2010-05-24

tsk, tsk, tsk

there was a time in most women's lives when will power was enough to keep the fat away from the waist and the thighs. then you turn 30, and somehow your body is wired to take into account every calorie you intake and successfully converts carbs into cellulite.

i have come to that point. argh.

from the time i graduated from college until i turned 30, which is a ten-years span, i gained about ten pounds and four inches. which is fine considering i was on the slim side back then. and then thirty struck. in a matter of two years, i gained two inches and ten pounds. what makes matters worse, i've been doing mostly desk work for the last three years compared to the miles and miles i walked during my five years of working in davao. i've become uninspired to exercise, with this heat and unfamiliar territory.
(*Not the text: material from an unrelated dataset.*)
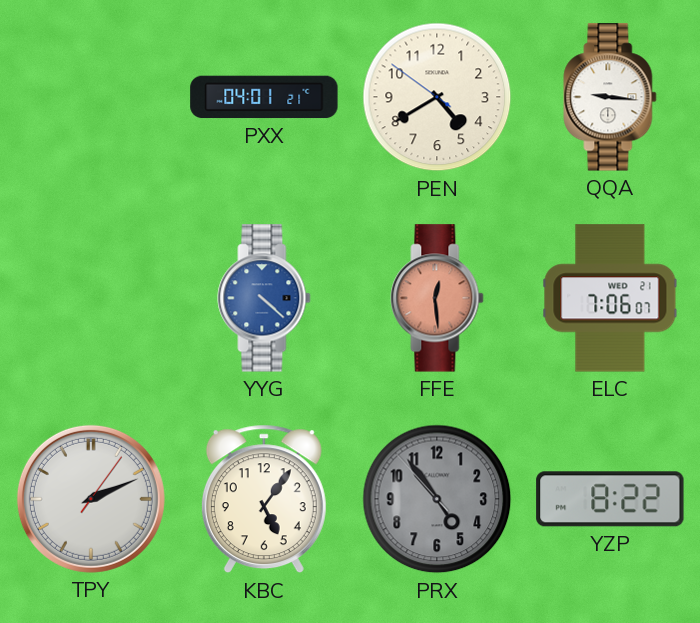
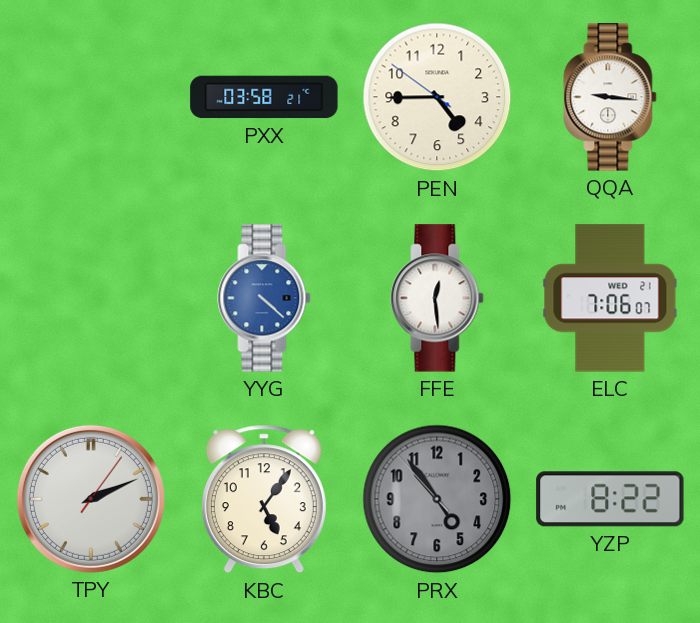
PXX: 04:01 -> 03:58
PEN: 4:39 -> 4:44
FFE dial: salmon -> white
it becomes tough when you come to that age when you have enough buying power to get the food that you want. and what i want are often creamy or meaty or sweet or salty. not exactly the best food to help me stay lean.

and am i doing anything about it? no. i keep on eating. i hardly exercise.

my clothes of two years ago are telling me to do something about it. my flabby tummy has been spilling over my jeans. my sleeves have become too tight. i gained a bra size, except its not the cup.

and what do about it? why what every girl usually does! retail therapy. :P

i really have no point to this entry except to say that i feel fat and i am fat. do i feel bad about myself? not really. i'm actually craving for another serving of bicol express which i've loaded on the last three days.

told you there is no point to this entry.